*WHAT THIS TASK INVOLVES*
Report only how many lines of the records contain the word "jamais".

----- TASK INPUTS -----

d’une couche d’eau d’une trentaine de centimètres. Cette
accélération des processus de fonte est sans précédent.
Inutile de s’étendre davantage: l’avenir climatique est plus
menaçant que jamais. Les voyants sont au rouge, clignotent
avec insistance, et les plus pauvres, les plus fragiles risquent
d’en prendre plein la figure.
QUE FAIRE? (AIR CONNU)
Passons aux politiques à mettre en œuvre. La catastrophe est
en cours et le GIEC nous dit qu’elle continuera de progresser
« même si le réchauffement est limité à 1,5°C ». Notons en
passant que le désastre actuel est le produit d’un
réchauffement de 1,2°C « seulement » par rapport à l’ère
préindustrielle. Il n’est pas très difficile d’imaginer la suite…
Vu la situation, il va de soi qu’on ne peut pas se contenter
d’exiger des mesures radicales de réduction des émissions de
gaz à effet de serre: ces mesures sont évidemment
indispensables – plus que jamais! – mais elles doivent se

-----
----- TASK INPUTS -----

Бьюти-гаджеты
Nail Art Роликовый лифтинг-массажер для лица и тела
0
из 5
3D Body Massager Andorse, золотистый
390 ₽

-----

*WRITTEN REPLY*
2